Extracted page text data

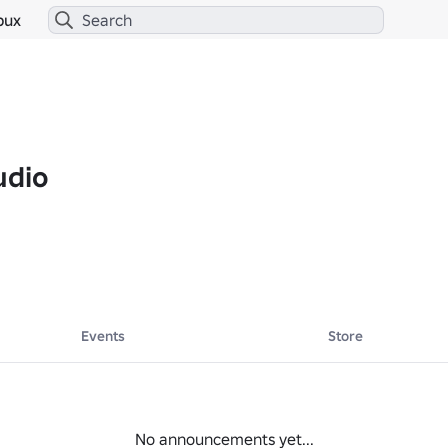
bux
udio
Events
Store
No announcements yet...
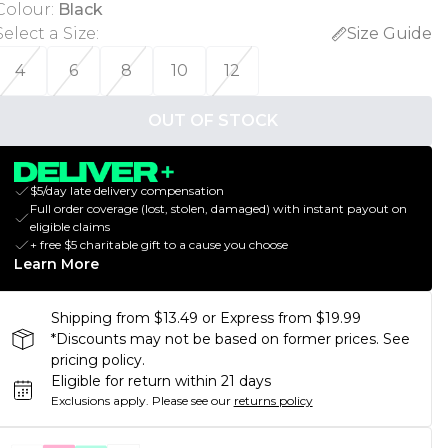
Colour
:
Black
Select a Size
:
Size Guide
4
6
8
10
12
OUT OF STOCK
$5/day late delivery compensation
Full order coverage (lost, stolen, damaged) with instant payout on
eligible claims
+ free $5 charitable gift to a cause you choose
Learn More
Shipping from $13.49 or Express from $19.99
*Discounts may not be based on former prices. See
pricing policy.
Eligible for return within 21 days
Exclusions apply.
Please see our
returns policy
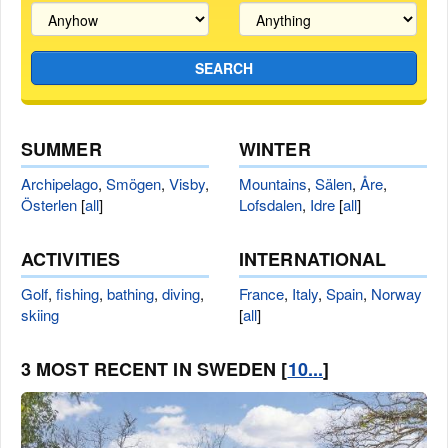
SEARCH
SUMMER
WINTER
Archipelago
,
Smögen
,
Visby
,
Mountains
,
Sälen
,
Åre
,
Österlen
[
all
]
Lofsdalen
,
Idre
[
all
]
ACTIVITIES
INTERNATIONAL
Golf
,
fishing
,
bathing
,
diving
,
France
,
Italy
,
Spain
,
Norway
skiing
[
all
]
3 MOST RECENT IN SWEDEN [
10...
]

* [ASSIGNED TASK]:
Set all of the records down once more, letter for letter, with the images removed.

* [RESPONSE AREA]:
bux
udio
Events
Store
No announcements yet...
Colour
:
Black
Select a Size
:
Size Guide
4
6
8
10
12
OUT OF STOCK
$5/day late delivery compensation
Full order coverage (lost, stolen, damaged) with instant payout on
eligible claims
+ free $5 charitable gift to a cause you choose
Learn More
Shipping from $13.49 or Express from $19.99
*Discounts may not be based on former prices. See
pricing policy.
Eligible for return within 21 days
Exclusions apply.
Please see our
returns policy
SEARCH
SUMMER
WINTER
Archipelago
,
Smögen
,
Visby
,
Mountains
,
Sälen
,
Åre
,
Österlen
[
all
]
Lofsdalen
,
Idre
[
all
]
ACTIVITIES
INTERNATIONAL
Golf
,
fishing
,
bathing
,
diving
,
France
,
Italy
,
Spain
,
Norway
skiing
[
all
]
3 MOST RECENT IN SWEDEN [
10...
]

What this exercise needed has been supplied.